When B.B. King, for example, sings a line and answers himself with a lick on his guitar, he’s merely echoing what he heard in church as a child growing up in Mississippi.
On records, guitar fills can be overdubbed, but you can enhance both your rhythm playing and soloing by learning to alternate seamlessly between steady chord patterns and well-placed melodic phrases.
Rhythm-plus-fill parts were popular among 1960s soul and R&B guitarists like Steve Cropper (behind Otis Redding) and Curtis Mayfield (with the Impressions). Jimi Hendrix was also a master - his introduction to “Little Wing” is essentially a compendium of classic R&B guitar fills.
This rhythmic approach works as well on acoustic guitar as it does on electric, and solo performers find it to be an especially effective way of enhancing the interaction between their rhythm parts and vocals.

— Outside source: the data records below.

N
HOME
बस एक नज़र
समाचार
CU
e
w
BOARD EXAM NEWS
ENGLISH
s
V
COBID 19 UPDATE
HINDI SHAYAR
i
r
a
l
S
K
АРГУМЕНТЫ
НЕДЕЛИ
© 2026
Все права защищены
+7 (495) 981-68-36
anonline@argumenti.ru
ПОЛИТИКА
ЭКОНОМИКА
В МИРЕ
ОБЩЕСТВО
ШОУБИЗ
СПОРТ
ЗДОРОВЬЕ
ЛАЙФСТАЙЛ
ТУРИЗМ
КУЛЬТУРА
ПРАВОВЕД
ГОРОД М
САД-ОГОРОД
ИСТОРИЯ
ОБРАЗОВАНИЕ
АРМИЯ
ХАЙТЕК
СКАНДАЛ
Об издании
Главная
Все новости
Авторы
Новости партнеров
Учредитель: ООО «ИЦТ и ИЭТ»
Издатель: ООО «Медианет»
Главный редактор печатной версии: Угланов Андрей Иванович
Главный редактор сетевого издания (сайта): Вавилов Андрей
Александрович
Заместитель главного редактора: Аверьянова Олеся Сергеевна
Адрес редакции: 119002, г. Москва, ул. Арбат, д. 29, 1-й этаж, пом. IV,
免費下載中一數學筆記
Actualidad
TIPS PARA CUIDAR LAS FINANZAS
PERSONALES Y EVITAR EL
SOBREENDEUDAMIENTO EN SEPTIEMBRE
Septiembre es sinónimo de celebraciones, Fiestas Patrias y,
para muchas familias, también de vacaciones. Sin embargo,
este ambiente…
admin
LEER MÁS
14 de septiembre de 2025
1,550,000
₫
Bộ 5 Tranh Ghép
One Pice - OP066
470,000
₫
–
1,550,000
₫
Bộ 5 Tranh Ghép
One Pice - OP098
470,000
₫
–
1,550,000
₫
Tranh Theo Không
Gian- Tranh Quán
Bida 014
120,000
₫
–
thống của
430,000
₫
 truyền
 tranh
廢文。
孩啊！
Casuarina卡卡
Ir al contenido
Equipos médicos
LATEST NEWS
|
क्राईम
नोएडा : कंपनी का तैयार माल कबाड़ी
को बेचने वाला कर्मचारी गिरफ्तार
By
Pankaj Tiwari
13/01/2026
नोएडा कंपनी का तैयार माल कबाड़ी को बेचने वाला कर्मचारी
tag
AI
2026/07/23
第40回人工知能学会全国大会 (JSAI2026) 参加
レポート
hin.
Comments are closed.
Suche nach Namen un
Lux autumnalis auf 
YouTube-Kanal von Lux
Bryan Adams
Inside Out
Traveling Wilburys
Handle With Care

While a fill may potentially draw on all of the same technical and conceptual ingredients as a full-blown solo, we’ll concentrate on a single, versatile resource: the major pentatonic scale. Comprised of just five notes - those of the major triad (root, third and fifth) plus the second and sixth degrees of the major scale - the major pentatonic somehow seems just right for creating concise fills based on major chords, and it falls easily under the fingers, to boot.
Figure 1 shows a four-bar example of ballad-style rhythm. The basic feel is 12/8, or four eighth-note triplets per bar. Typically, the guitar pattern consists of broken chords and is played with consecutive downstrokes on the first three notes and upstrokes on the next three, all with a flatpick.

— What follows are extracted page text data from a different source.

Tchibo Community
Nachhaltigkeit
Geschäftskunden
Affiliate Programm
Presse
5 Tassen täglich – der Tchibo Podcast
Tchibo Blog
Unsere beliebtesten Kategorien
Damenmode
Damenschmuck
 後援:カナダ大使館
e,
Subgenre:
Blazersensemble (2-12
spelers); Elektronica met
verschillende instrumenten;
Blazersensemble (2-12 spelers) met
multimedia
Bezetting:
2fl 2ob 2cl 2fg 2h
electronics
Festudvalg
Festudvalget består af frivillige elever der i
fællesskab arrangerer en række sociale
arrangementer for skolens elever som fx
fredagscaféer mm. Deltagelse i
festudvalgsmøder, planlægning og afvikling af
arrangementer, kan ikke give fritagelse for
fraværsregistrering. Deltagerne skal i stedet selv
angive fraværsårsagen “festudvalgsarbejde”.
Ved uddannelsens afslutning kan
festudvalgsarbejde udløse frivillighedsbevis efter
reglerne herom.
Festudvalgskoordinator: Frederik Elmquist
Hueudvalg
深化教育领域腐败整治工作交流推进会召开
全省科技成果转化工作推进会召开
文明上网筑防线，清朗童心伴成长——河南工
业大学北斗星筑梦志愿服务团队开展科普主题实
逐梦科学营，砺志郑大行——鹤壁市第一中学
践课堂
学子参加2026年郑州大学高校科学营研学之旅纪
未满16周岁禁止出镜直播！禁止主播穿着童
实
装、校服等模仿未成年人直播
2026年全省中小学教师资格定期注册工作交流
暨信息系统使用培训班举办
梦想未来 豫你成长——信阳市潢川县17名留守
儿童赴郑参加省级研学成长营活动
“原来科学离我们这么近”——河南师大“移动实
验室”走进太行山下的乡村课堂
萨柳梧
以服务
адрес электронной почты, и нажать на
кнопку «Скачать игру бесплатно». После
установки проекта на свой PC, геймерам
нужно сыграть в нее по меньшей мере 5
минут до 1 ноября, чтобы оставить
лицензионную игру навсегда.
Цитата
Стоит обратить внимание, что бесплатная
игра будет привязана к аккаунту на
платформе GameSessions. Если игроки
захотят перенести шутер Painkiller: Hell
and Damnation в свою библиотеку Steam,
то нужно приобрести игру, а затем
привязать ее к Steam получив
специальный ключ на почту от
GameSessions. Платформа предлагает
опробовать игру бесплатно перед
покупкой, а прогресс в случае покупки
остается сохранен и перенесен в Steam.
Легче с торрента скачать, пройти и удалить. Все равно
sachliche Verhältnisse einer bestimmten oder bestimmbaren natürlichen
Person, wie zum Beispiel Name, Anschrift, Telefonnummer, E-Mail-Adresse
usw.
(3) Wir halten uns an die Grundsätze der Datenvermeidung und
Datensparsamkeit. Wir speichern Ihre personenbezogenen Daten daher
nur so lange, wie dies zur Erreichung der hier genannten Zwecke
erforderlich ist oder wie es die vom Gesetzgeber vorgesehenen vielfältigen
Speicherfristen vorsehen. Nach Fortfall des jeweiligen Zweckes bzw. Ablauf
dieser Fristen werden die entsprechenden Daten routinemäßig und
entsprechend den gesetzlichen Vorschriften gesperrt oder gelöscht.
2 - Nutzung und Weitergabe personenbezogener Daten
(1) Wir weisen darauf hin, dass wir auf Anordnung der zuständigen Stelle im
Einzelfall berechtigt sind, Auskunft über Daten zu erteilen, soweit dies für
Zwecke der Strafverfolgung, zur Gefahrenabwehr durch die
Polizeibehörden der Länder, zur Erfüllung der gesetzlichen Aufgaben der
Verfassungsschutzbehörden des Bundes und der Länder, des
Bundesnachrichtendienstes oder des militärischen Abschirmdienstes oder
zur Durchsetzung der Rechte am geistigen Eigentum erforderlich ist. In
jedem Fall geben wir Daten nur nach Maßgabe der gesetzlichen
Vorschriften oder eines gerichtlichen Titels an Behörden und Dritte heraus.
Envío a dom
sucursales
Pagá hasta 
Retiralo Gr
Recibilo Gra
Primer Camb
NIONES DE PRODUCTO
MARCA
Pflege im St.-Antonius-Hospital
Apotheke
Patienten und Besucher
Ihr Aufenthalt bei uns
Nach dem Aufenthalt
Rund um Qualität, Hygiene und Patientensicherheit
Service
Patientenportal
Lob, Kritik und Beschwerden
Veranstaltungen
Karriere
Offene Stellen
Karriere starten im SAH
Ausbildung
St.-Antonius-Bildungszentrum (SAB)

On the fourth beat of each bar, the rhythm pattern is replaced by a fill built from the major pentatonic scale based on the root of the chord. In each case, fret the hammer-on between the first two notes of the fill with you first and third fingers. (Note that while each fill is based on a different root, the finger patterns are all identical.)
Figure 2 shows the same progression with fills extended to occupy the last two beats of each bar. These also include such embellishments as doublestops (bars 1 and 3), a rapid hammer-on/pull-off combination (bar 2) and a slide up to the next position (bar 4).

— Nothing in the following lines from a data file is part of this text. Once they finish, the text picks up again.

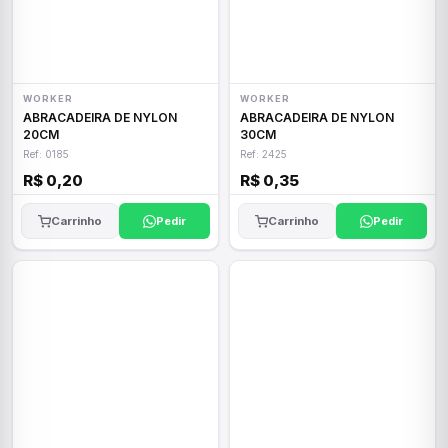
WORKER
WORKER
ABRACADEIRA DE NYLON
ABRACADEIRA DE NYLON
20CM
30CM
Ref: 0185
Ref: 2425
R$ 0,20
R$ 0,35
Carrinho
Pedir
Carrinho
Pedir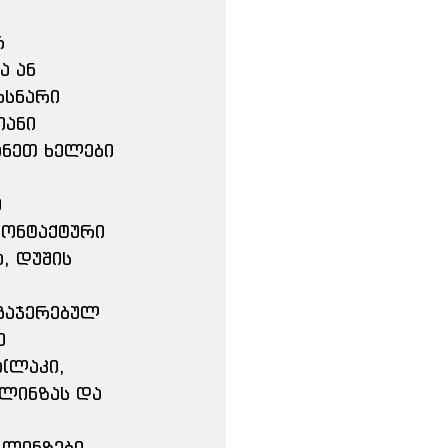
რ 
 ან 
სნარი 
ანი 
ანეთ ხელები 
 
კონტაქტური 
, დუშის 
გაჯერებულ 
ე 
(ლაკი, 
 ლინზას და 
 ლინზები 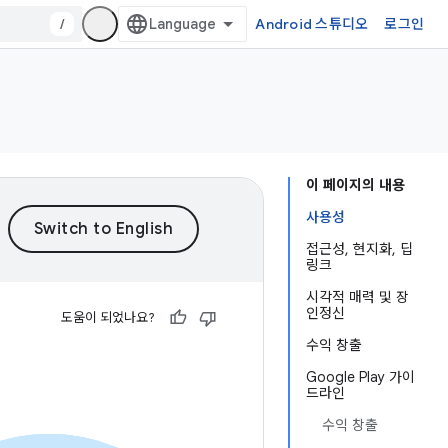
/
Android 스튜디오
로그인
이 페이지의 내용
사용성
접근성, 현지화, 딥
링크
시각적 매력 및 장
인정신
도움이 되었나요?
수익 창출
Google Play 가이
드라인
수익 창출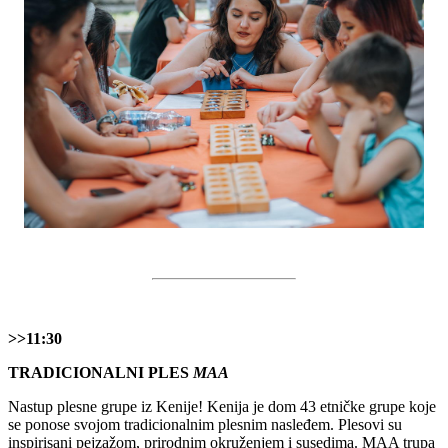
>>11:30
TRADICIONALNI PLES
MAA
Nastup plesne grupe iz Kenije! Kenija je dom 43 etničke grupe koje
se ponose svojom tradicionalnim plesnim nasleđem. Plesovi su
inspirisani pejzažom, prirodnim okruženjem i susedima. MAA trupa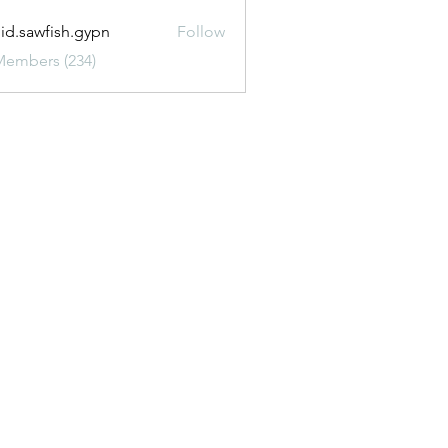
uid.sawfish.gypn
Follow
awfish.gypn
Members (234)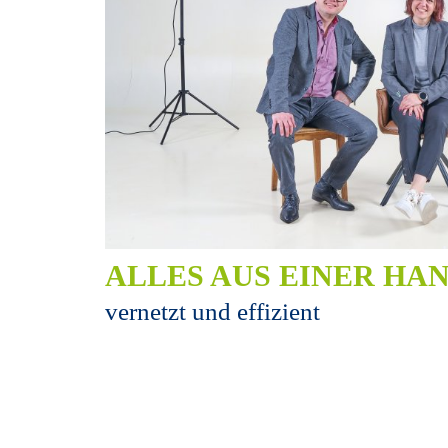
ALLES AUS EINER HA
vernetzt und effizient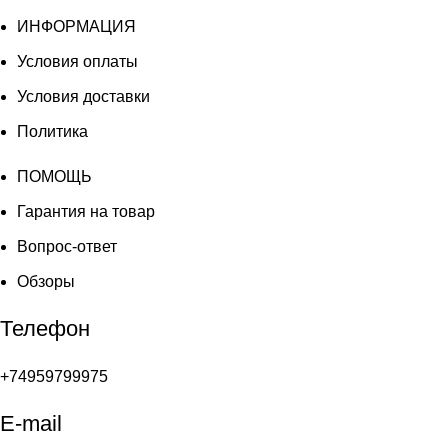
ИНФОРМАЦИЯ
Условия оплаты
Условия доставки
Политика
ПОМОЩЬ
Гарантия на товар
Вопрос-ответ
Обзоры
Телефон
+74959799975
E-mail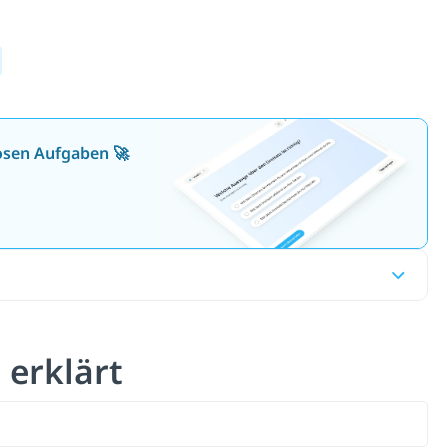
losen Aufgaben 🚀
 erklärt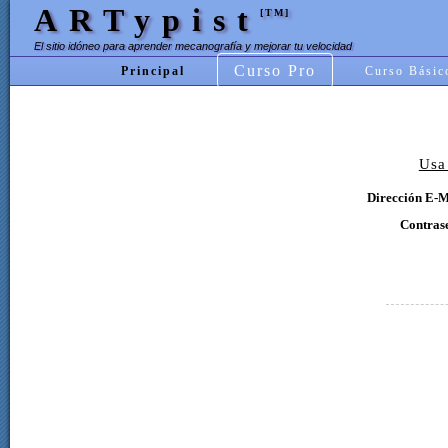
ARTypist
[TM]
El sitio idóneo para aprender mecanografía y mejorar tu velocidad
Curso Pro
Principal
Curso Básic
Usa
Dirección E-M
Contras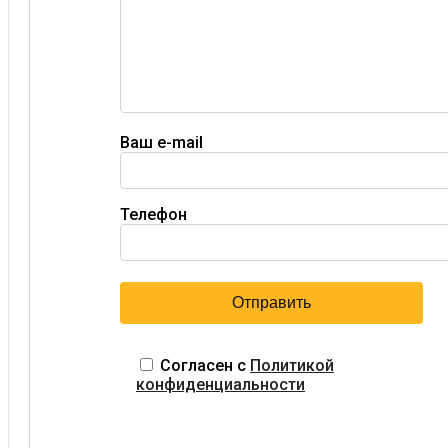
Ваш e-mail
Телефон
Согласен с
Политикой
конфиденциальности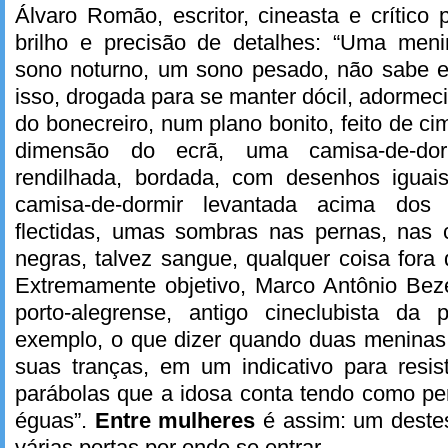
Álvaro Romão, escritor, cineasta e crítico
brilho e precisão de detalhes: “Uma men
sono noturno, um sono pesado, não sabe el
isso, drogada para se manter dócil, adorme
do bonecreiro, num plano bonito, feito de c
dimensão do ecrã, uma camisa-de-dorm
rendilhada, bordada, com desenhos iguai
camisa-de-dormir levantada acima dos 
flectidas, umas sombras nas pernas, nas 
negras, talvez sangue, qualquer coisa fora 
Extremamente objetivo, Marco Antônio Beze
porto-alegrense, antigo cineclubista da 
exemplo, o que dizer quando duas meninas
suas tranças, em um indicativo para resis
parábolas que a idosa conta tendo como p
éguas”.
Entre mulheres
é assim: um deste
várias portas por onde se entrar.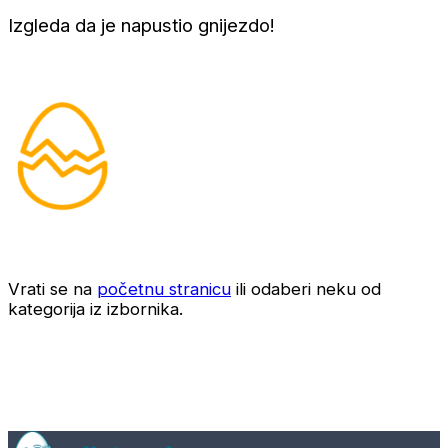
Izgleda da je napustio gnijezdo!
Vrati se na
početnu stranicu
ili odaberi neku od
kategorija iz izbornika.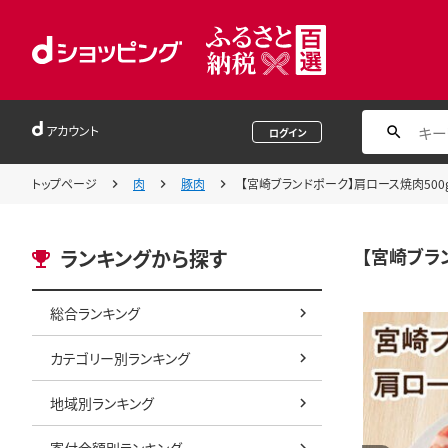
アカウント
ログイン
トップページ
肉
豚肉
【宮崎ブランドポーク】肩ロース焼肉500g N
【宮崎ブラン
ランキングから探す
総合ランキング
カテゴリー別ランキング
地域別ランキング
寄付金額別ランキング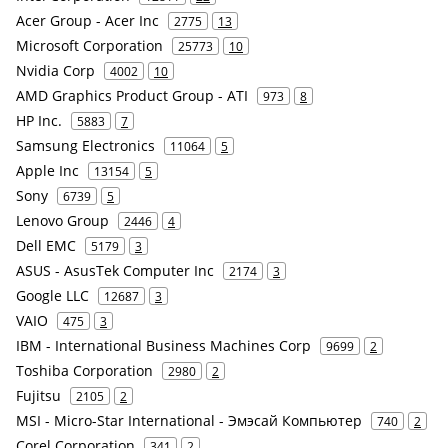
Acer Group - Acer Inc
2775
13
Microsoft Corporation
25773
10
Nvidia Corp
4002
10
AMD Graphics Product Group - ATI
973
8
HP Inc.
5883
7
Samsung Electronics
11064
5
Apple Inc
13154
5
Sony
6739
5
Lenovo Group
2446
4
Dell EMC
5179
3
ASUS - AsusTek Computer Inc
2174
3
Google LLC
12687
3
VAIO
475
3
IBM - International Business Machines Corp
9699
2
Toshiba Corporation
2980
2
Fujitsu
2105
2
MSI - Micro-Star International - Эмэсай Компьютер
740
2
Corel Corporation
341
2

The same approach to blending rhythm and fills can be adapted to any key by using standard barre-chord shapes. Figure 3 shows a progression in the key of C. The fingers for the fills and the box pattern are the same as those in open position; the only thing you’ll find challenging is shifting your first finger from the root of the chord to the fill and back again in a smooth manner.
The F chord is typically the most difficult to fret cleanly, so one you’ve got that mastered, the rest should come fairly easily.
In practical terms, the placement, frequency, length and complexity of fills can be judged only in the context of a vocal. Flls are, after all, intended to answer to the main melody rather than stand on their own. But with a vocabulary of bite-sized phrases like these you can lengthen or shorten them as needed.